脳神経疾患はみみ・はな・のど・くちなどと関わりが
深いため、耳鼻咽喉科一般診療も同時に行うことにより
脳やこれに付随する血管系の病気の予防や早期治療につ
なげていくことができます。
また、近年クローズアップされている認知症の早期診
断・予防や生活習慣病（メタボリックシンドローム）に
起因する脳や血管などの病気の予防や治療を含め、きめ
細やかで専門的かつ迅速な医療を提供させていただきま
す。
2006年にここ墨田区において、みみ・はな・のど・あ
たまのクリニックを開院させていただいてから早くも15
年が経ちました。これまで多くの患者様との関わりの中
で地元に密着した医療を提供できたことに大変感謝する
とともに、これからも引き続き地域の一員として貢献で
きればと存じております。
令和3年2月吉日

- [Problem description]
The answer must be the line containing "細やかで専門的かつ迅速な医療を提供させていただきま" and every line after it through the end of the records, repeated exactly.

- [Result of the task]
細やかで専門的かつ迅速な医療を提供させていただきま
す。
2006年にここ墨田区において、みみ・はな・のど・あ
たまのクリニックを開院させていただいてから早くも15
年が経ちました。これまで多くの患者様との関わりの中
で地元に密着した医療を提供できたことに大変感謝する
とともに、これからも引き続き地域の一員として貢献で
きればと存じております。
令和3年2月吉日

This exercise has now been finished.